Bank Al-Maghrib souligne que l’augmentation reste cohérente avec les indicateurs publiés antérieurement, confirmant la vigueur relative de l’économie marocaine sur le plan monétaire. Aucun élément de rupture n’est mis en avant dans les tableaux diffusés par l’institution.
Un seuil psychologique à 2 011,3 milliards de dirhams
L’encours de M3 atteint désormais 2 011,3 milliards de dirhams, équivalant à près de 201 milliards de dollars américains. Le passage au-delà du seuil symbolique des deux mille milliards confère à la statistique une visibilité particulière auprès des opérateurs et des médias économiques.
Pour les spécialistes, le chiffre constitue avant tout un repère comptable. Il ne modifie pas en lui-même la physionomie du cycle, mais rappelle que les tendances de liquidité se mesurent aussi en valeur absolue, et pas uniquement en taux de variation relatifs.
Bank Al-Maghrib se garde toutefois de tout commentaire prospectif. Le document mis en ligne se limite à la mise à jour des agrégats, dans la stricte continuité des séries publiées, sans discours d’orientation ni allusion explicite à une possible inflexion de politique.
Dynamique mensuelle et glissement annuel
Le taux de 8,3 % s’inscrit dans un mouvement entamé plusieurs mois auparavant. D’un point de vue séquentiel, la montée de M3 apparaît régulière, chaque publication mensuelle révélant une progression contenue mais constante sur fond de stabilisation des autres agrégats.
La donnée dévoilée ce mois-ci illustre ainsi le glissement annuel, c’est-à-dire la comparaison entre novembre 2025 et novembre 2024. En retenant ce pas de temps, l’infléchissement par rapport aux pics conjoncturels de 2024 paraît limité, sans effacement complet des tensions passées.
En rythme mensuel, l’écart reste de moindre ampleur. Bank Al-Maghrib ne détaille pas la variation mois à mois dans son bref communiqué, mais les tableaux annexes révèlent une continuité qui ne suggère ni pic soudain ni contraction remarquable de la liquidité.
Octobre 2025 comme point de comparaison
Le mois précédent affichait une hausse de 7,3 %, rappelée en ouverture des nouvelles statistiques. Ce rappel permet d’apprécier l’accélération modérée constatée, à savoir un point de pourcentage supplémentaire, et d’inscrire la progression de novembre dans une trajectoire déjà identifiée.
Aucun changement méthodologique n’est signalé entre les deux relevés, ce qui exclut toute explication technique. La différence semble donc imputable au simple jeu des flux ordinaires, sans intervention particulière de la banque centrale rapportée dans le document examiné.

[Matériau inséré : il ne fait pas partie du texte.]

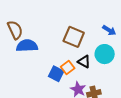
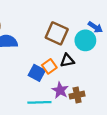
cyan circle: (105, 54) -> (85, 40), moved
black triangle: (84, 62) -> (67, 60), turned -40

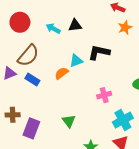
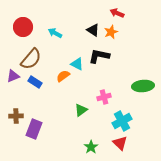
black triangle: (75, 25) -> (93, 30), moved, turned 40
orange star: (125, 27) -> (111, 32), moved
cyan triangle: (76, 61) -> (77, 64), turned 48
green triangle: (69, 121) -> (81, 110), moved, turned 32

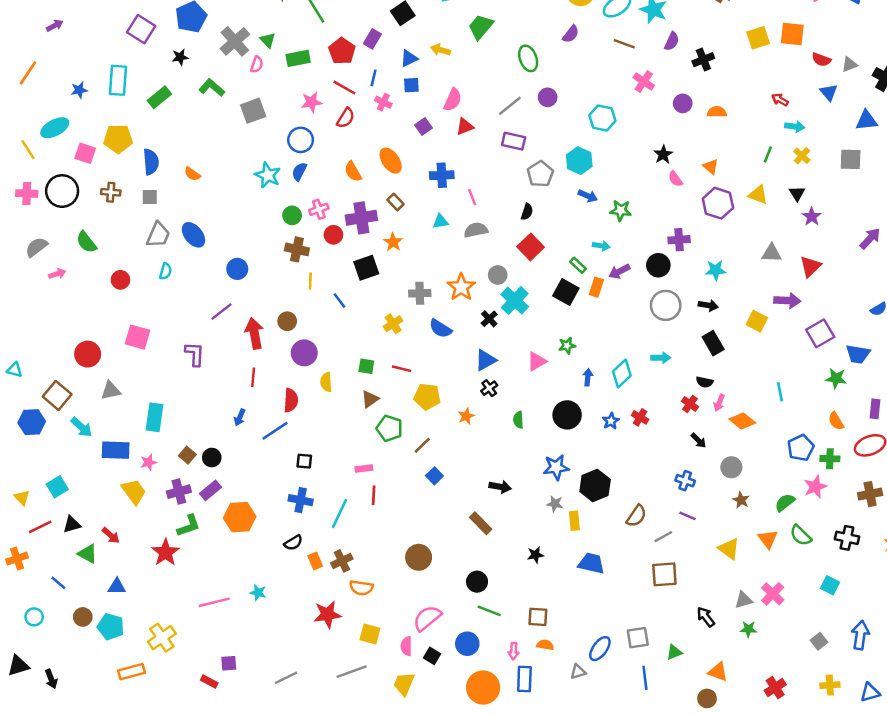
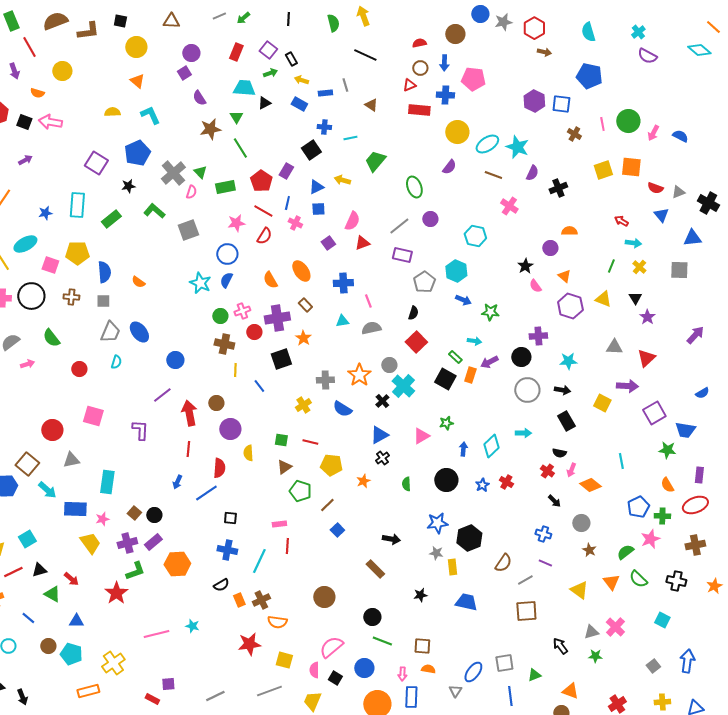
purple circle: (683, 103) -> (550, 248), moved
gray triangle: (578, 672) -> (455, 691), turned -40

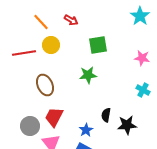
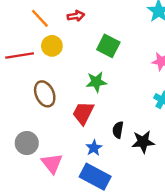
red arrow: (71, 20) -> (76, 16), turned -40
green square: (98, 45) -> (108, 46), turned 36
red trapezoid: (54, 117) -> (83, 113), moved

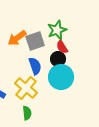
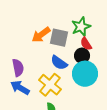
gray square: (35, 41) -> (59, 38), turned 30
blue semicircle: (35, 66) -> (59, 63), turned 144

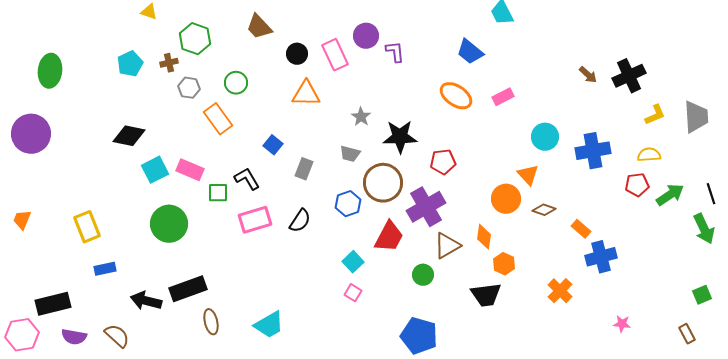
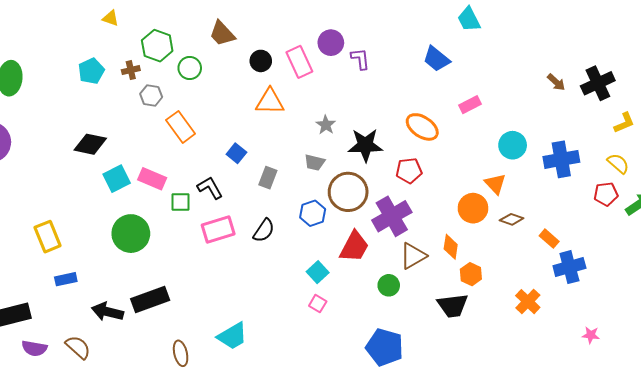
green circle: (236, 83) -> (190, 68), moved
orange ellipse: (456, 96) -> (422, 127), moved
yellow semicircle: (649, 155) -> (618, 163), turned 45
brown ellipse: (211, 322) -> (181, 353), moved

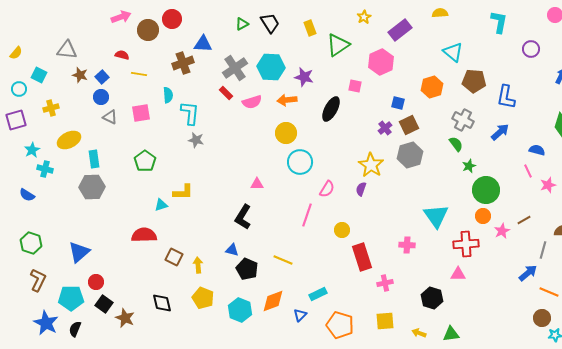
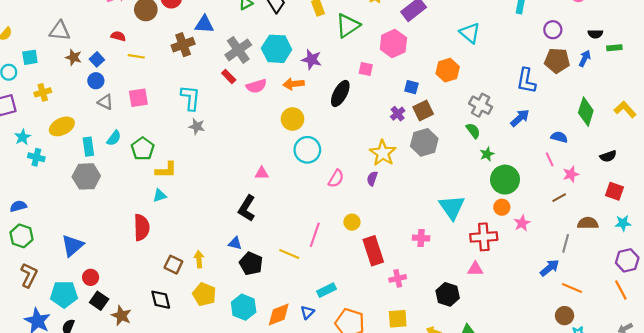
cyan square: (39, 75) -> (30, 57), turned -35
brown pentagon: (474, 81) -> (557, 61), moved
cyan semicircle: (168, 95) -> (114, 138), moved, turned 42
yellow L-shape: (183, 192) -> (166, 170), moved
blue semicircle: (27, 195) -> (18, 206), moved, turned 133
pink line: (307, 215) -> (315, 235), moved
brown line: (524, 220) -> (559, 198), moved
red semicircle: (144, 235) -> (142, 227), turned 90
brown square: (174, 257) -> (173, 265), moved
orange diamond: (273, 301) -> (279, 315), moved

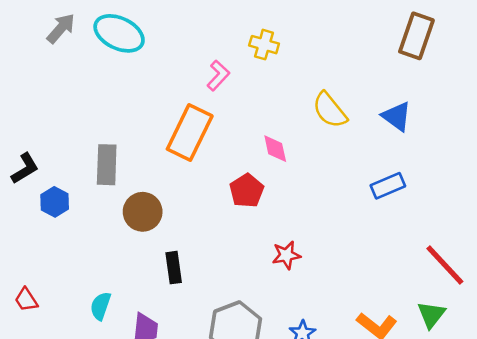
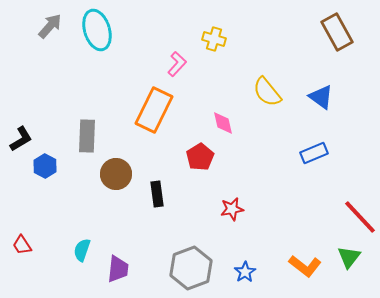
cyan ellipse: (119, 33) -> (97, 30), turned 48
brown rectangle: (416, 36) -> (337, 32), turned -48
black rectangle: (174, 268) -> (157, 194), moved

La comparaison entre octobre et novembre continue néanmoins d’intéresser les observateurs. Une évolution d’un mois sur l’autre, même limitée, peut laisser transparaître les premiers signes d’inflexion avant qu’ils ne se manifestent dans les séries longues.
Questions de liquidité dans l’économie marocaine
La masse monétaire constitue l’un des vecteurs de la liquidité globale disponible pour les ménages, les entreprises et l’État. Sa progression, reflétée dans M3, éclaire le volume potentiel de transactions que l’économie peut absorber sans contrainte immédiate de financement.

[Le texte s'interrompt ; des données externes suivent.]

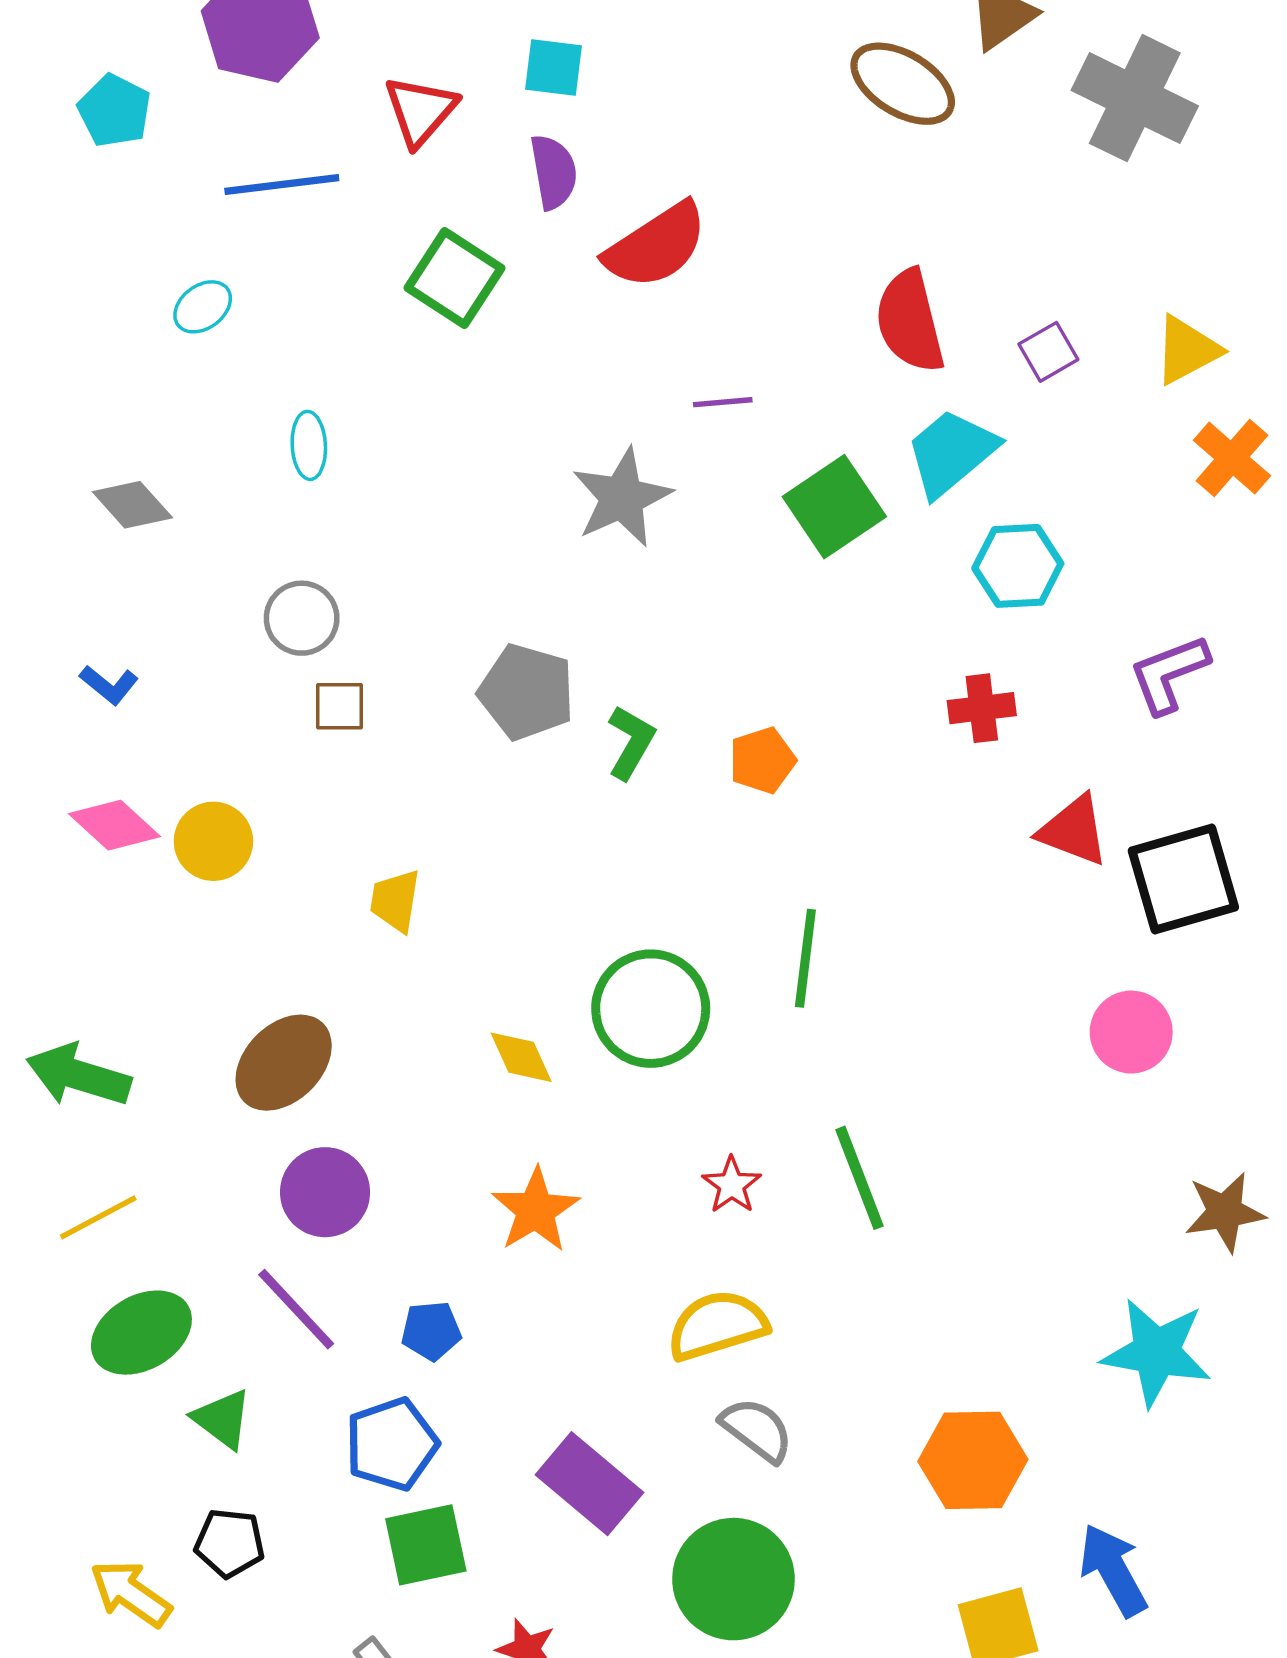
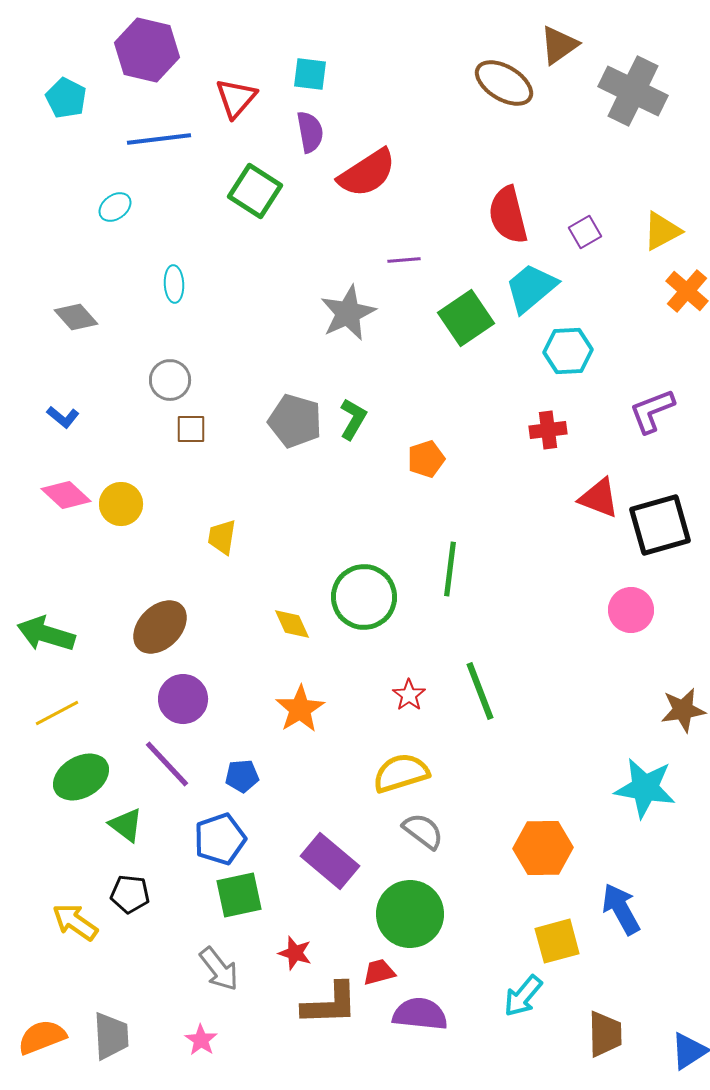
green L-shape: (631, 742) -> (353, 419), moved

Bank Al-Maghrib ne tire pas de conclusion directe sur ce terrain dans le document publié, se concentrant sur la présentation factuelle. Les commentaires éventuels relatifs au crédit, à l’investissement ou à la consommation ne figurent pas dans la note statistique.
Cette discrétion institutionnelle préserve la neutralité du message et évite toute interprétation hâtive sur la future orientation monétaire. En l’absence de prévisions officielles, la communauté financière se limite à observer la cadence, sans indications nouvelles sur les intentions de la banque.

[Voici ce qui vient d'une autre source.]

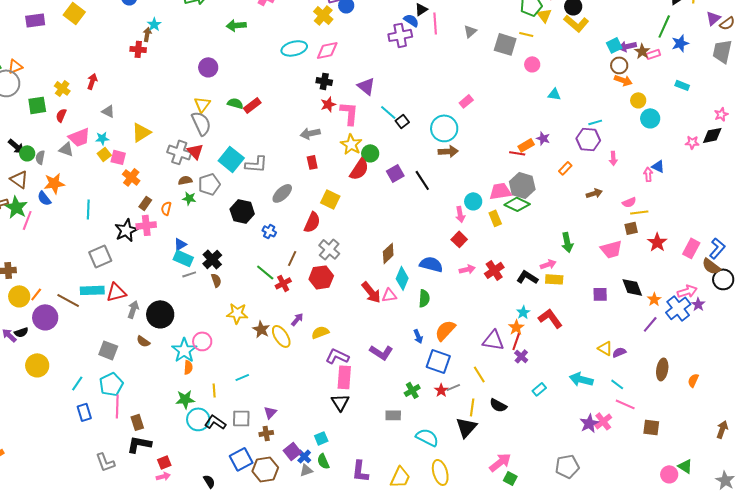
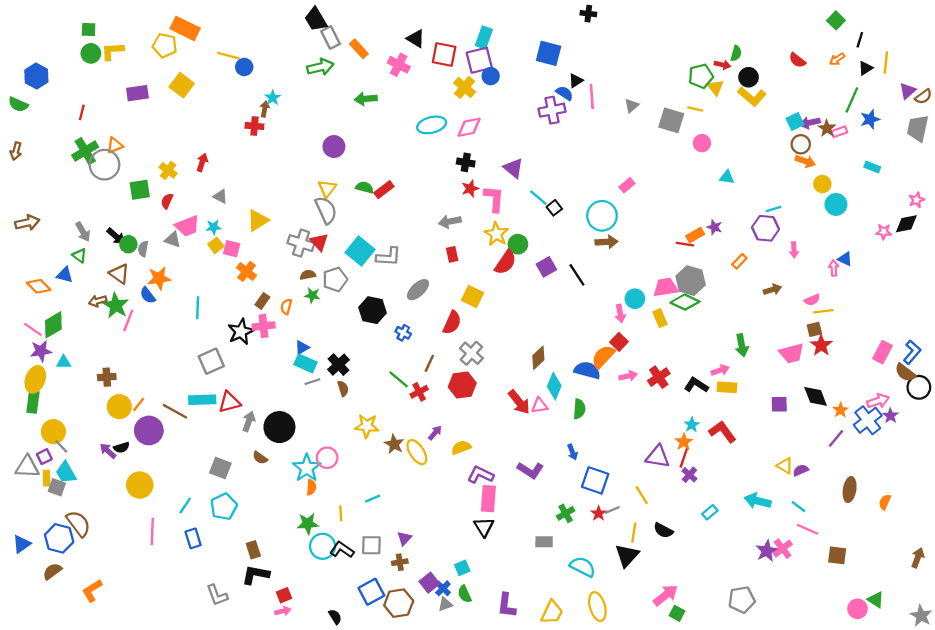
red star: (657, 242) -> (821, 345), moved
orange semicircle: (445, 330) -> (603, 357), moved
pink line: (117, 406) -> (152, 532), moved

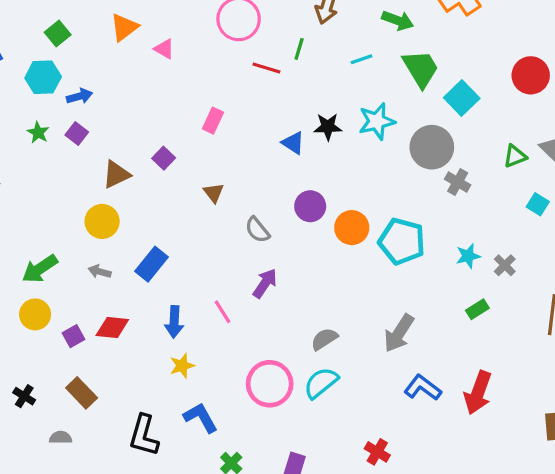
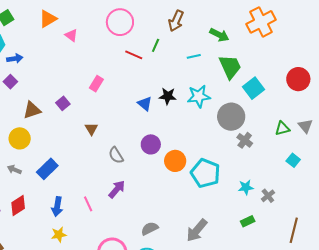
red diamond: (112, 327) -> (18, 205), turned -45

Les ménages, confrontés à un environnement où le coût de la vie reste observé avec attention, suivent également l’évolution de la masse monétaire. Une expansion régulière demeure, pour eux, un indicateur indirect de la disponibilité potentielle de moyens de paiement à l’échelle domestique.
Une visibilité renforcée pour les décideurs
Même dépourvue de commentaire prospectif, la publication offre aux décideurs publics et privés un jalon de plus pour ajuster leurs projections budgétaires. Le suivi mensuel permet de caler les simulations sur des données fraîches, élément apprécié des directions financières et des bureaux d’études.
En définitive, la hausse de 8,3 % confirme l’inertie positive de la masse monétaire marocaine à l’approche de la fin d’année 2025. À défaut d’indiquer une orientation future, la statistique livre une photographie précise, indispensable pour éclairer le débat économique en cours.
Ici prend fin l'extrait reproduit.